Summary: Three Tallahassee-based veterinary hospitals submitted a total of 77 dried blood samples and concurrent glucose data from diabetic and nondiabetic dogs and cats over a period of 8 weeks in the fall of 2016. Over 300 tests including A1c with A1Care®, comparative high performance affinity liquid chromatography (HPALC) and mass spectrometry were performed by the Florida State University Hybridoma Laboratory. Appropriate feline and canine controls developed using NGSP-certified methodology were used, along with human NGSP-certified A1c controls. All controls were verified. All samples were tested when delivered and retested 2-3 weeks later. More than 50% of the A1C results were verified using mass spectrometry, and approximately 30% of the samples were tested using HPALC methodology. In all tests, the coefficient of variation (CV) was ≤ 5%. Additionally, all samples were compared to blood glucose measurements taken at the time of sampling. Total canine samples correlated well with blood glucose levels while the feline sample did not. The variation in the feline samples correlation is assumed to reflect stress hyperglycemia.
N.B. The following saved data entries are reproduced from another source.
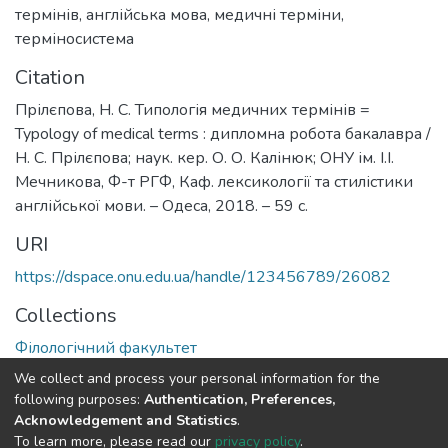
термінів
,
англійська мова
,
медичні терміни
,
терміносистема
Citation
Прілєпова, Н. С. Типологія медичних термінів =
Typology of medical terms : дипломна робота бакалавра /
Н. С. Прілєпова; наук. кер. О. О. Калінюк; ОНУ ім. І.І.
Мечникова, Ф-т РГФ, Каф. лексикології та стилістики
англійської мови. – Одеса, 2018. – 59 с.
URI
https://dspace.onu.edu.ua/handle/123456789/26082
Collections
Філологічний факультет
We collect and process your personal information for the
Full item page
following purposes:
Authentication, Preferences,
Acknowledgement and Statistics
.
To learn more, please read our
privacy policy
.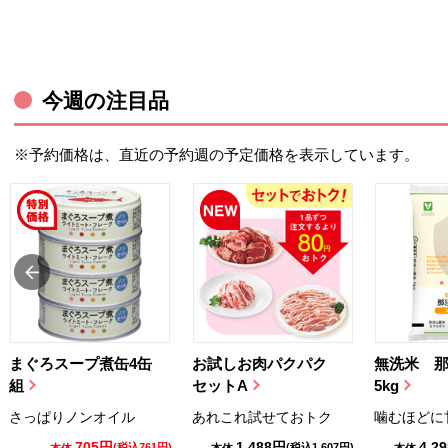
今週の注目品
※予約価格は、直近の予約週の予定価格を表示しています。
まぐろスープ煮缶4缶
お試しお肉パクパク
無洗米 
組
セットA
5kg
さっぱりノンオイル
あれこれ試せておトク
噛むほどに
705円
1,488円
4,2
(税込761円)
(税込1,607円)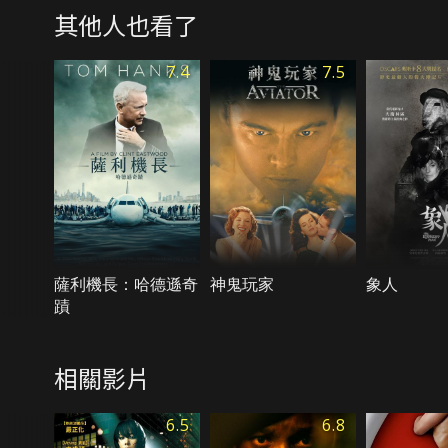
其他人也看了
7.4
7.5
薩利機長：哈德遜奇
神鬼玩家
象人
蹟
相關影片
6.5
6.8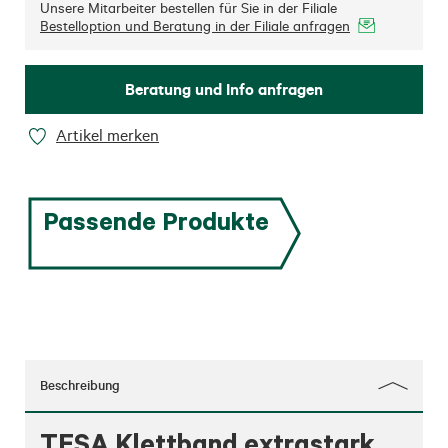
Unsere Mitarbeiter bestellen für Sie in der Filiale
Bestelloption und Beratung in der Filiale anfragen
Beratung und Info anfragen
Artikel merken
Passende Produkte
Beschreibung
TESA Klettband extrastark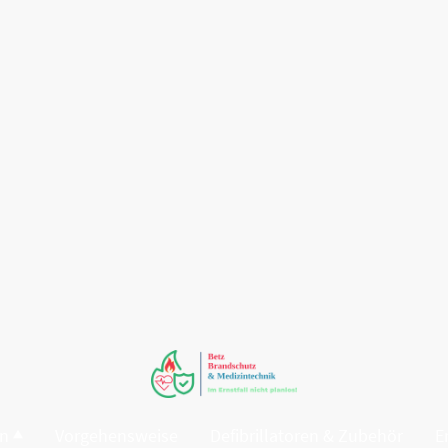
en
Vorgehensweise
Defibrillatoren & Zubehör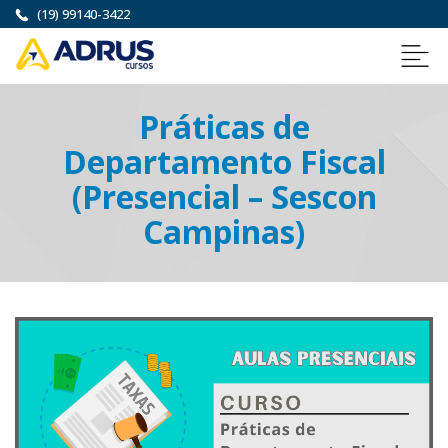
(19) 99140-3422
Práticas de
Departamento Fiscal
(Presencial – Sescon
Campinas)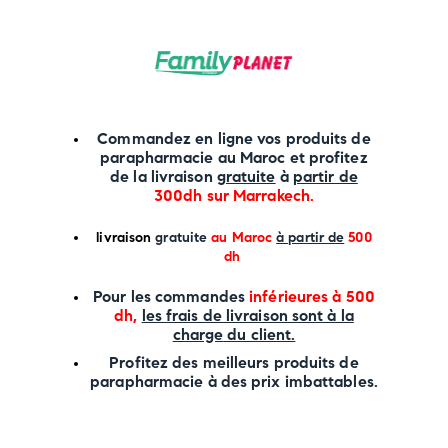
Commandez en ligne vos produits de
parapharmacie au Maroc et profitez
de la livraison
gratuite
à
partir de
300dh sur
Marrakech
.
li
vraison
gratuite
au Maroc
à partir de
500
dh
P
our les commandes
inférieures à 500
dh,
les frais de livraison sont à la
charge
du client.
Profitez des meilleurs produits de
parapharmacie à des prix imbattables.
Conclusion: A1Care® is a valid A1c test for determination of average blood glucose concentration for the previous 70 days in cats and 110 days in dogs. The coefficient of variation (CV) remained ≤ 5% between samples tested at the time of delivery and again three weeks later. Additionally, the test was validated against human and canine/feline controls. As with A1C testing in humans, the creation of a verified veterinary test that yields more complete blood glucose information practically, conveniently and economically paves the way for better diabetes detection and monitoring for the steadily increasing number of dogs and cats affected by this disease.

References

1. Banfield Pet Hospital. Section One: Diabetes Mellitus. In: State of Health® 2016 Report. 2016:12-13.

2. Weycamp C, John WG, Mosca A. A review of the challenge of measuring hemoglobin A1c. J Diabetes Sci Technol. 2009 May 1;3(3):439-435.

3. Link K, Rand J. Changes in blood glucose concentration are associated with relatively rapid changes in circulating fructosamine concentrations in cats. J Feline Med Surg. 2008 Dec;10(6):583-592.

4. Mula-Abed WA, Al-Naemi AH. Performance indicators and validity of serum fructosamine assay as a diagnostic test in a screening program for diabetes mellitus. Saudi Med J. 2003 May;24(5):477-484.

5. Reusch C. Feline Diabetes Mellitus. In: Textbook of Veterinary Internal Medicine. 7th ed. St. Louis, MO: Saunders Elsevier; 2010: 1796-1816.

6. American Diabetes Association. Tests of glycemia in diabetes: position statement. Diabetes Care. 1998;21:S69-S71.